European stocks have gained about 9% since a low in early July, while corporate bonds are up 4.4% since bottoming in mid-June.
With Federal Reserve officials indicating they’ll keep monetary policy tight until they’re sure that inflation won’t flare up again, even at the cost of some economic pain, debt from safer firms may benefit from a potential flight-to-safety. But for stocks, it’s a risk to earnings that many investors may be unwilling to bear.
“What we’ve seen at this juncture is a bear market rally and we don’t want to chase it,” says Wei Li, global chief investment strategist at BlackRock, speaking of the rebound in equities. “I don’t think we’re out of the woods with one month of inflation cooling. Bets of a dovish Fed pivot are premature and earnings don’t reflect the real risk of a US recession next year.”

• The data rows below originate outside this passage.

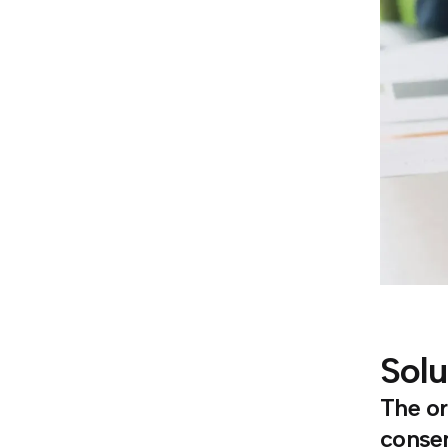
Solu
The or
consen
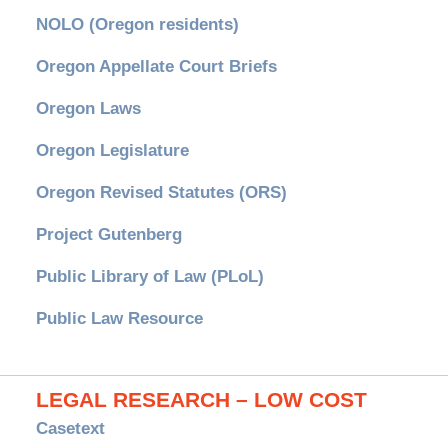
NOLO (Oregon residents)
Oregon Appellate Court Briefs
Oregon Laws
Oregon Legislature
Oregon Revised Statutes (ORS)
Project Gutenberg
Public Library of Law (PLoL)
Public Law Resource
LEGAL RESEARCH – LOW COST
Casetext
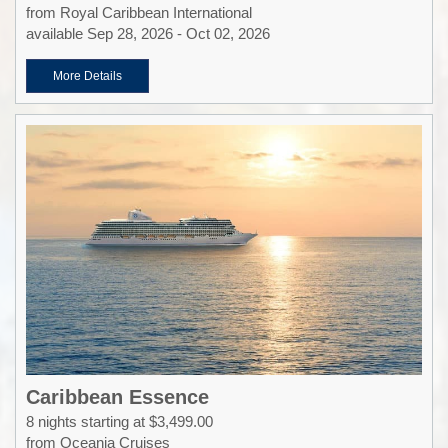
from Royal Caribbean International
available Sep 28, 2026 - Oct 02, 2026
More Details
Caribbean Essence
8 nights starting at $3,499.00
from Oceania Cruises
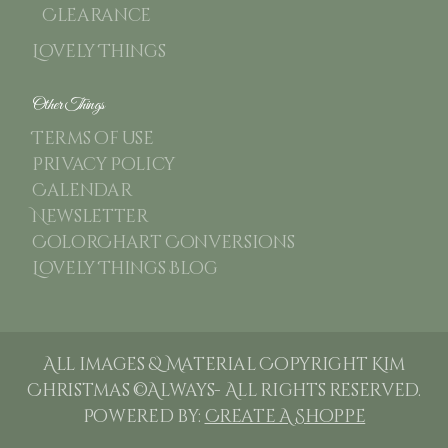
Clearance
Lovely Things
Other Things
Terms of use
Privacy Policy
Calendar
Newsletter
ColorChart Conversions
Lovely Things Blog
All images & Material Copyright Kim
Christmas ©Always- All rights reserved.
Powered by:
Create A Shoppe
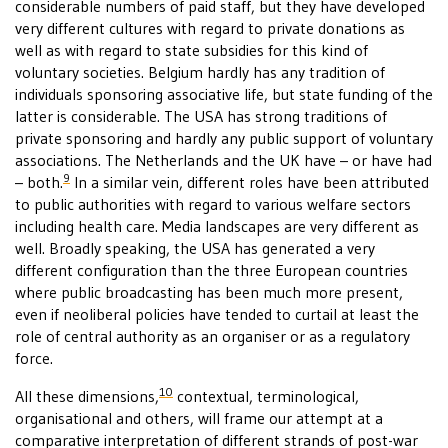
considerable numbers of paid staff, but they have developed
very different cultures with regard to private donations as
well as with regard to state subsidies for this kind of
voluntary societies. Belgium hardly has any tradition of
individuals sponsoring associative life, but state funding of the
latter is considerable. The USA has strong traditions of
private sponsoring and hardly any public support of voluntary
associations. The Netherlands and the UK have – or have had
9
– both.
In a similar vein, different roles have been attributed
to public authorities with regard to various welfare sectors
including health care. Media landscapes are very different as
well. Broadly speaking, the USA has generated a very
different configuration than the three European countries
where public broadcasting has been much more present,
even if neoliberal policies have tended to curtail at least the
role of central authority as an organiser or as a regulatory
force.
10
All these dimensions,
contextual, terminological,
organisational and others, will frame our attempt at a
comparative interpretation of different strands of post-war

The second-quarter earnings season did much to restore faith in the health of Europe Inc. as companies largely proved demand was robust enough for them to pass on higher costs to consumers. But economists forecast a slowdown in business activity from here on, while Citigroup strategist Beata Manthey says she expects regional earnings to fall 2% this year and 5% in 2023.
And while investors in Bank of America’s latest global fund manager survey have turned less pessimistic about global growth, sentiment is still bearish. European stock funds saw outflows of $2.2 billion in the week to Aug. 17 — a 27th straight week of redemptions, according to a BofA note that cited EPFR Global data.
Strategists now expect the Stoxx 600 to end the year at 447 points — about 2% above current levels, according to the average of 15 estimates in Bloomberg’s monthly survey. BofA’s European strategists remain negative on the region’s equities as well as cyclicals versus defensives.
In the bond world, the layers that make up a company’s borrowing costs look set to play into investors’ hands. Corporate yields comprise the rate paid on similar government debt and a premium to compensate for threats like a borrower going bust.
When the economy falters, these building blocks tend to move in opposite directions. While a recession will raise concerns about firms’ ability to repay their debt and widen the spread over safe bonds, the flight-to-quality in such a scenario will cushion the blow.
To be sure, the summer rebound has made entry points in corporate bonds somewhat less appealing. George Bory, head of fixed income strategy at Allspring Global Investments, has turned more cautious on bond valuations, but remains bullish on them overall. “The world was becoming more bond friendly place and that should continue in the second half of the year,” he says.